# The records
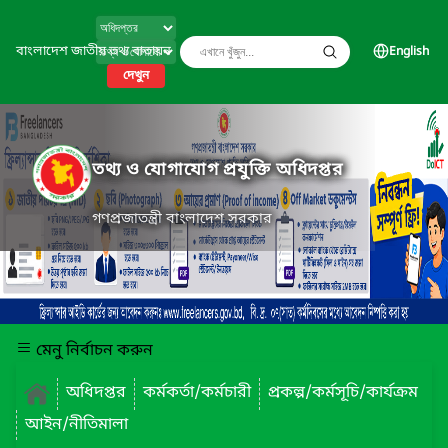
বাংলাদেশ জাতীয় তথ্য বাতায়ন
English
দেখুন
তথ্য ও যোগাযোগ প্রযুক্তি অধিদপ্তর
গণপ্রজাতন্ত্রী বাংলাদেশ সরকার
মেনু নির্বাচন করুন
অধিদপ্তর
কর্মকর্তা/কর্মচারী
প্রকল্প/কর্মসূচি/কার্যক্রম
আইন/নীতিমালা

# What the exercise asks
From the line containing "গণপ্রজাতন্ত্রী বাংলাদেশ সরকার" through the closing line of the material above, return every line exactly and omit all others.

# Response to the task
গণপ্রজাতন্ত্রী বাংলাদেশ সরকার
মেনু নির্বাচন করুন
অধিদপ্তর
কর্মকর্তা/কর্মচারী
প্রকল্প/কর্মসূচি/কার্যক্রম
আইন/নীতিমালা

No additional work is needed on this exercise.